Slade took on Olympian titans in Tony S. Daniel’s Deathstroke: God Killer last year, but now as a part of DC’s Rebirth, Deathstroke returns to a ground war, the kind of fight he knows best. But Deathstroke: Rebirth #1, out now on shelves and written by Christophe Priest (Black Panther) and illustrator Carlo Pagulayan (Marvel’s Agents of Atlas), is going outside the battlefield and inside his killer instinct.
“Instead of just fights and blood-letting, we’re really trying to get inside Slade’s head and explore what is it that makes or motivates a villain,” explains Priest in a phone interview with Inverse. “Really get inside the mind of a killer, about this deeply disturbed person and the challenges his lifestyle presents for his family, and for his friends.”
On a recent call with Inverse, Christopher Priest and Carlo Pagulayan layed out what Deathstroke fans can look forward to in the newest refresh of DC’s meanest mercenary.
Deathstroke has been an anti-hero and sometimes even a hero. What made you want to paint Deathstroke as a full-fledged villain in your new series?

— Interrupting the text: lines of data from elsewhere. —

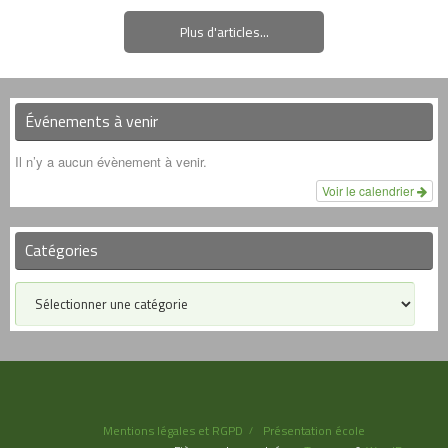
Plus d'articles...
Événements à venir
Il n’y a aucun évènement à venir.
Voir le calendrier
Catégories
Mentions légales et RGPD
Présentation école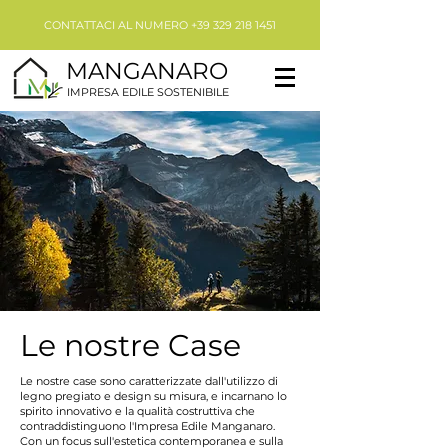
CONTATTACI AL NUMERO
+39 329 218 1451
MANGANARO
IMPRESA EDILE SOSTENIBILE
Le nostre Case
Le nostre case sono caratterizzate dall'utilizzo di
legno pregiato e design su misura, e incarnano lo
spirito innovativo e la qualità costruttiva che
contraddistinguono l'Impresa Edile Manganaro.
Con un focus sull'estetica contemporanea e sulla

Christopher Priest: My point of reference for Deathstroke is kind of narrow. Marie Javins, a DC editor, she invited me to write the book. My first thought was [Deathstroke creators] Marv Wolfman, and George Perez, where he carried labels like “anti-heroes,” “super soldier.” I don’t think of him in those terms. I think Deathstroke is a villain. Period. He is a bad guy who does bad things. He has his own warped code of ethics, but by and large he is just a villain. This is what I’m trying to drill down with the editors at DC. I don’t want to write stories where we create a bigger villain so he can seem heroic. Slade is not a good person, and that’s the core value that we’re trying to get back to.
Carlo Pagulayan: It’s more psychological. I’m trying to, as much as possible, capture emotion, and hopefully be successful in interpreting expressions, and what he’s thinking at the moment. It’s challenging, and I guess it’s fun.

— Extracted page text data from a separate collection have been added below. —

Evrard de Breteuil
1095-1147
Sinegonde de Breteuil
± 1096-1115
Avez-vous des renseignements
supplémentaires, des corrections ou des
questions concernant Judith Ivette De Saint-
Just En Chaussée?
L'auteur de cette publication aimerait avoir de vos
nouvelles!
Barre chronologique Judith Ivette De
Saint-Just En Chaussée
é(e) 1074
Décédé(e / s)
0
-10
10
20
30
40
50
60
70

Have you had trouble telling your story of Deathstroke, especially since it’s so connected to the overall Rebirth?
Priest: I was given a wide berth to pitch my version, so there really were not a lot of editorial restrictions. As far as Rebirth, Marie mentioned to me in the offering, “We’re doing Rebirth which you’re going to transition us out of New 52”, and I said, “What’s New 52?” I had no idea what New 52 was. I haven’t been reading comics for quite a while, so I was really just out of the loop.
I’m writing Deathstroke as though there’s never been a Deathstroke book before. If you’ve never read Deathstroke, if you’ve never even liked the character, it’s a perfect opportunity to sample this, and you get in from the ground floor up. It’s like Deathstroke: The Netflix Series, or Deathstroke: The Movie.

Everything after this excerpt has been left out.